* _ABOUT THIS EXERCISE_: Your response to the data below should hold nothing except the lines from the one containing "a hùng mạnh, độc" down to the one containing "d'occupants de votre maison à Moissac, car", reproduced exactly and without pictures.

(Saved data entries)

----

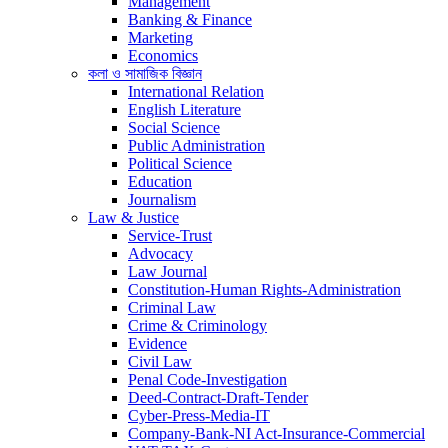
Management
Banking & Finance
Marketing
Economics
কলা ও সামাজিক বিজ্ঞান
International Relation
English Literature
Social Science
Public Administration
Political Science
Education
Journalism
Law & Justice
Service-Trust
Advocacy
Law Journal
Constitution-Human Rights-Administration
Criminal Law
Crime & Criminology
Evidence
Civil Law
Penal Code-Investigation
Deed-Contract-Draft-Tender
Cyber-Press-Media-IT
Company-Bank-NI Act-Insurance-Commercial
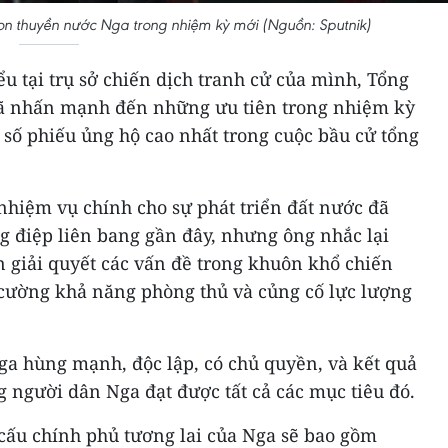
i con thuyền nước Nga trong nhiệm kỳ mới (Nguồn: Sputnik)
ểu tại trụ sở chiến dịch tranh cử của mình, Tổng
đã nhấn mạnh đến những ưu tiên trong nhiệm kỳ
số phiếu ủng hộ cao nhất trong cuộc bầu cử tổng
nhiệm vụ chính cho sự phát triển đất nước đã
g điệp liên bang gần đây, nhưng ông nhắc lại
n giải quyết các vấn đề trong khuôn khổ chiến
g cường khả năng phòng thủ và củng cố lực lượng
a hùng mạnh, độc lập, có chủ quyền, và kết quả
 người dân Nga đạt được tất cả các mục tiêu đó.
 cấu chính phủ tương lai của Nga sẽ bao gồm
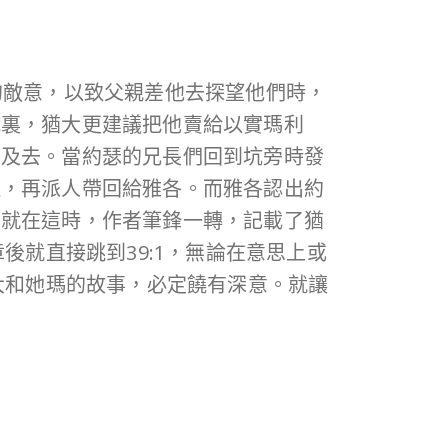
的敵意，以致父親差他去探望他們時，
坑裏，猶大更建議把他賣給以實瑪利
埃及去。當約瑟的兄長們回到坑旁時發
血，再派人帶回給雅各。而雅各認出約
而就在這時，作者筆鋒一轉，記載了猶
後就直接跳到39:1，無論在意思上或
大和她瑪的故事，必定饒有深意。就讓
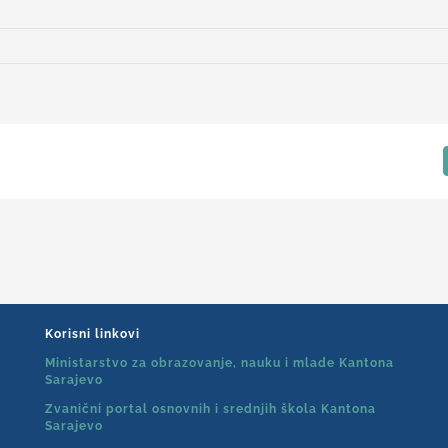
jmovska
da
Korisni linkovi
Ministarstvo za obrazovanje, nauku i mlade Kantona
Sarajevo
Zvanični portal osnovnih i srednjih škola Kantona
Sarajevo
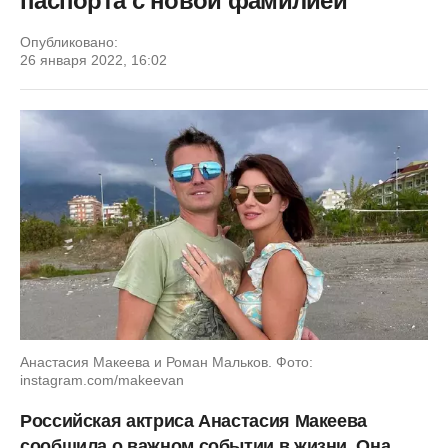
паспорта с новой фамилией
Опубликовано:
26 января 2022, 16:02
Анастасия Макеева и Роман Мальков. Фото:
instagram.com/makeevan
Российская актриса Анастасия Макеева
сообщила о важном событии в жизни. Она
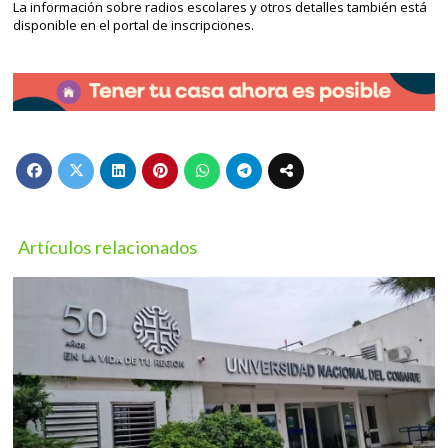
La información sobre radios escolares y otros detalles también está
disponible en el portal de inscripciones.
Artículos relacionados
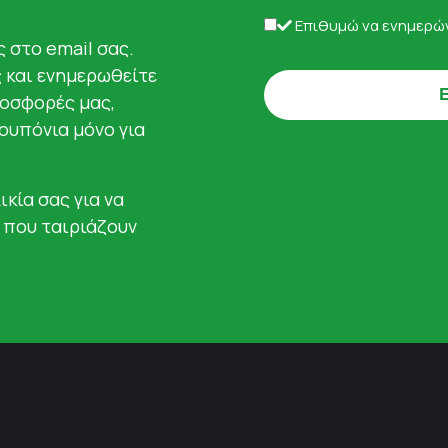
Επιθυμώ να ενημερών
 στο email σας.
ς και ενημερωθείτε
ροσφορές μας,
κουπόνια μόνο για
ικία σας για να
 που ταιριάζουν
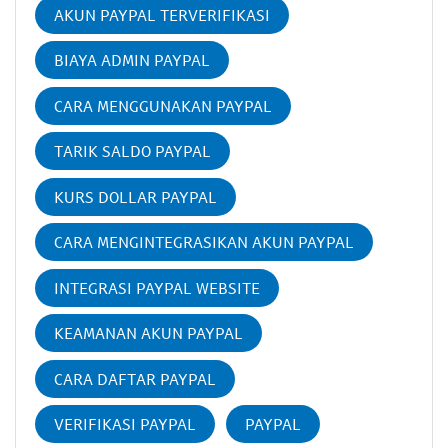
AKUN PAYPAL TERVERIFIKASI
BIAYA ADMIN PAYPAL
CARA MENGGUNAKAN PAYPAL
TARIK SALDO PAYPAL
KURS DOLLAR PAYPAL
CARA MENGINTEGRASIKAN AKUN PAYPAL
INTEGRASI PAYPAL WEBSITE
KEAMANAN AKUN PAYPAL
CARA DAFTAR PAYPAL
VERIFIKASI PAYPAL
PAYPAL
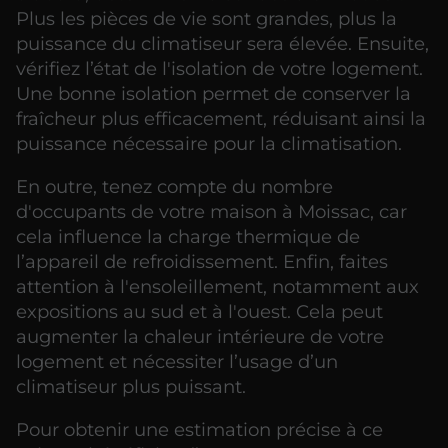
Plus les pièces de vie sont grandes, plus la
puissance du climatiseur sera élevée. Ensuite,
vérifiez l’état de l'isolation de votre logement.
Une bonne isolation permet de conserver la
fraîcheur plus efficacement, réduisant ainsi la
puissance nécessaire pour la climatisation.
En outre, tenez compte du nombre
d'occupants de votre maison à Moissac, car
cela influence la charge thermique de
l’appareil de refroidissement. Enfin, faites
attention à l'ensoleillement, notamment aux
expositions au sud et à l'ouest. Cela peut
augmenter la chaleur intérieure de votre
logement et nécessiter l’usage d’un
climatiseur plus puissant.
Pour obtenir une estimation précise à ce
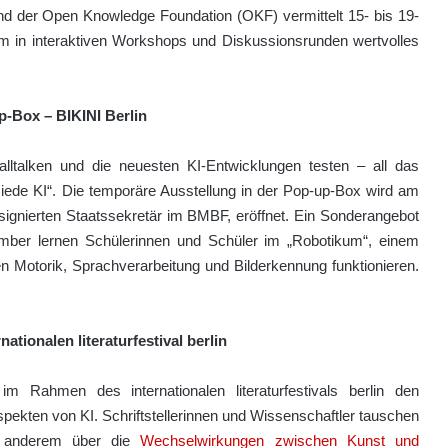
 und der Open Knowledge Foundation (OKF) vermittelt 15- bis 19-
Raum in interaktiven Workshops und Diskussionsrunden wertvolles
up-Box
– BIKINI Berlin
lltalken und die neuesten KI-Entwicklungen testen – all das
ede KI“. Die temporäre Ausstellung in der Pop-up-Box wird am
ignierten Staatssekretär im BMBF, eröffnet. Ein Sonderangebot
ber lernen Schülerinnen und Schüler im „Robotikum“, einem
 Motorik, Sprachverarbeitung und Bilderkennung funktionieren.
ationalen literaturfestival berlin
m Rahmen des internationalen literaturfestivals berlin den
spekten von KI. Schriftstellerinnen und Wissenschaftler tauschen
 anderem über die
Wechselwirkungen zwischen Kunst und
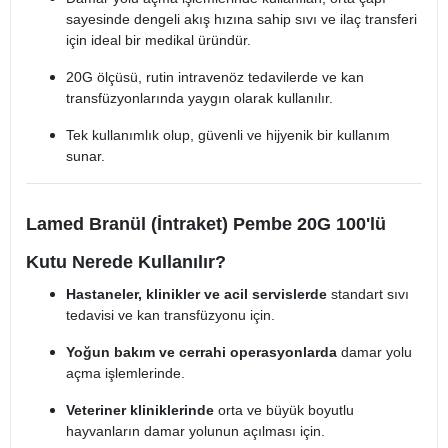
sayesinde dengeli akış hızına sahip sıvı ve ilaç transferi
için ideal bir medikal üründür.
20G ölçüsü, rutin intravenöz tedavilerde ve kan
transfüzyonlarında yaygın olarak kullanılır.
Tek kullanımlık olup, güvenli ve hijyenik bir kullanım
sunar.
Lamed Branül (İntraket) Pembe 20G 100'lü
Kutu Nerede Kullanılır?
Hastaneler, klinikler ve acil servislerde
standart sıvı
tedavisi ve kan transfüzyonu için.
Yoğun bakım ve cerrahi operasyonlarda
damar yolu
açma işlemlerinde.
Veteriner kliniklerinde
orta ve büyük boyutlu
hayvanların damar yolunun açılması için.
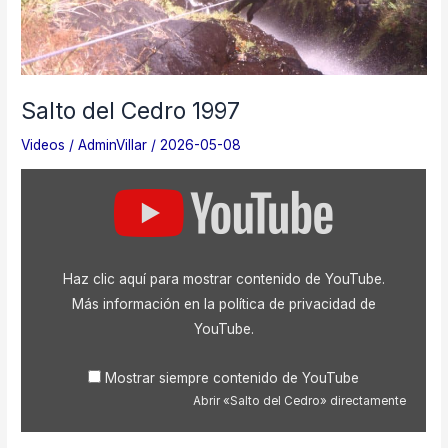
Salto del Cedro 1997
Videos
/
AdminVillar
/
2026-05-08
Mostrar
«Salto
del
Cedro»
desde
YouTube
Haz clic aquí para mostrar contenido de YouTube.
Más información en la
política de privacidad de
YouTube
.
Mostrar siempre contenido de YouTube
Abrir «Salto del Cedro» directamente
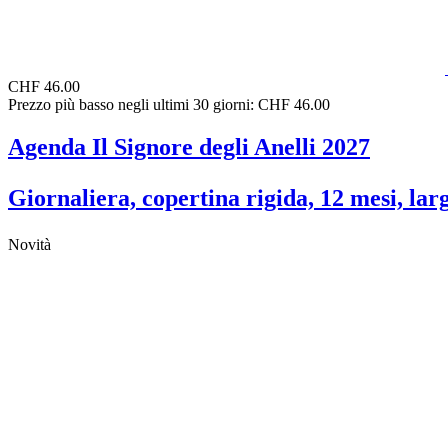
CHF 46.00
Prezzo più basso negli ultimi 30 giorni: CHF 46.00
Agenda Il Signore degli Anelli 2027
Giornaliera, copertina rigida, 12 mesi, lar
Novità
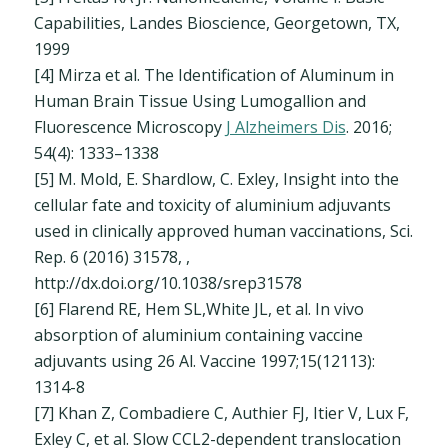
Capabilities, Landes Bioscience, Georgetown, TX,
1999
[4] Mirza et al. The Identification of Aluminum in
Human Brain Tissue Using Lumogallion and
Fluorescence Microscopy
J Alzheimers Dis
. 2016;
54(4): 1333–1338
[5] M. Mold, E. Shardlow, C. Exley, Insight into the
cellular fate and toxicity of aluminium adjuvants
used in clinically approved human vaccinations, Sci.
Rep. 6 (2016) 31578, ,
http://dx.doi.org/10.1038/srep31578
[6] Flarend RE, Hem SL,White JL, et al. In vivo
absorption of aluminium containing vaccine
adjuvants using 26 Al. Vaccine 1997;15(12113):
1314-8
[7] Khan Z, Combadiere C, Authier FJ, Itier V, Lux F,
Exley C, et al. Slow CCL2-dependent translocation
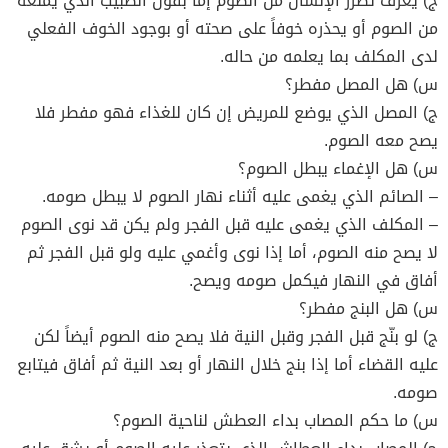
ج) يعرف تضرر الإنسان من الصوم إما بقول الطبيب الذي يمنعه
من الصوم أو يحذره خوفاً على صحته أو بوجود الخوف الفعلي
لدى المكلف بما يعلمه من حاله.
س) هل المصل مفطر؟
ج) المصل الذي يوضع للمريض إن كان للغذاء فهو مفطر فلا
يصح معه الصوم.
س) هل الإغماء يبطل الصوم؟
– الصائم الذي يغمى عليه أثناء نهار الصوم لا يبطل صومه.
– المكلف الذي يغمى عليه قبل الفجر ولم يكن قد نوى الصوم
لا يصح منه الصوم، أما إذا نوى وأغمي عليه ولو قبل الفجر ثم
أفاق في النهار فيكمل صومه ويصح.
س) هل البنج مفطر؟
ج) لو بنّج قبل الفجر وقبل النية فلا يصح منه الصوم أيضاً لكن
عليه القضاء أما إذا بنج خلال النهار أو بعد النية ثم أفاق فيتابع
صومه.
س) ما حكم المصاب بداء العطش لناحية الصوم؟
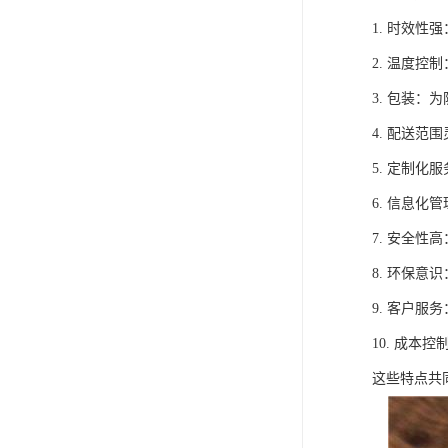
1. 时效
2. 温度
3. 包装
4. 配送
5. 定制
6. 信息
7. 安全
8. 环保
9. 客户
10. 成
这些特点共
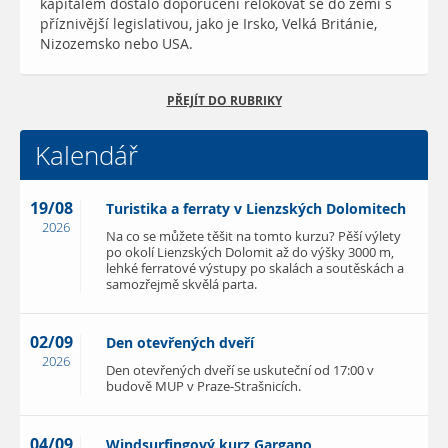
kapitálem dostalo doporučení relokovat se do zemí s
příznivější legislativou, jako je Irsko, Velká Británie,
Nizozemsko nebo USA.
PŘEJÍT DO RUBRIKY
Kalendář
19/08
Turistika a ferraty v Lienzských Dolomitech
2026
Na co se můžete těšit na tomto kurzu? Pěší výlety
po okolí Lienzských Dolomit až do výšky 3000 m,
lehké ferratové výstupy po skalách a soutěskách a
samozřejmě skvělá parta.
02/09
Den otevřených dveří
2026
Den otevřených dveří se uskuteční od 17:00 v
budově MUP v Praze-Strašnicích.
04/09
Windsurfingový kurz Gargano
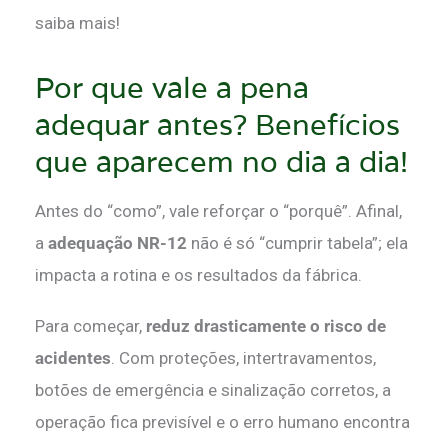
saiba mais!
Por que vale a pena
adequar antes? Benefícios
que aparecem no dia a dia!
Antes do “como”, vale reforçar o “porquê”. Afinal,
a
adequação NR-12
não é só “cumprir tabela”; ela
impacta a rotina e os resultados da fábrica.
Para começar,
reduz drasticamente o risco de
acidentes
. Com proteções, intertravamentos,
botões de emergência e sinalização corretos, a
operação fica previsível e o erro humano encontra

----

* _ANSWER TO THIS TASK_:
a hùng mạnh, độc lập, có chủ quyền, và kết quả
 người dân Nga đạt được tất cả các mục tiêu đó.
 cấu chính phủ tương lai của Nga sẽ bao gồm
的敵意，以致父親差他去探望他們時，
坑裏，猶大更建議把他賣給以實瑪利
埃及去。當約瑟的兄長們回到坑旁時發
血，再派人帶回給雅各。而雅各認出約
而就在這時，作者筆鋒一轉，記載了猶
後就直接跳到39:1，無論在意思上或
大和她瑪的故事，必定饒有深意。就讓
jmovska
da
Korisni linkovi
Ministarstvo za obrazovanje, nauku i mlade Kantona
Sarajevo
Zvanični portal osnovnih i srednjih škola Kantona
Sarajevo
паспорта с новой фамилией
Опубликовано:
26 января 2022, 16:02
Анастасия Макеева и Роман Мальков. Фото:
instagram.com/makeevan
Российская актриса Анастасия Макеева
сообщила о важном событии в жизни. Она
La información sobre radios escolares y otros detalles también está
disponible en el portal de inscripciones.
Artículos relacionados
Επιθυμώ να ενημερών
 στο email σας.
ς και ενημερωθείτε
ροσφορές μας,
κουπόνια μόνο για
ικία σας για να
 που ταιριάζουν
AKUN PAYPAL TERVERIFIKASI
BIAYA ADMIN PAYPAL
CARA MENGGUNAKAN PAYPAL
TARIK SALDO PAYPAL
KURS DOLLAR PAYPAL
CARA MENGINTEGRASIKAN AKUN PAYPAL
INTEGRASI PAYPAL WEBSITE
KEAMANAN AKUN PAYPAL
CARA DAFTAR PAYPAL
VERIFIKASI PAYPAL
PAYPAL
Plus les pièces de vie sont grandes, plus la
puissance du climatiseur sera élevée. Ensuite,
vérifiez l’état de l'isolation de votre logement.
Une bonne isolation permet de conserver la
fraîcheur plus efficacement, réduisant ainsi la
puissance nécessaire pour la climatisation.
En outre, tenez compte du nombre
d'occupants de votre maison à Moissac, car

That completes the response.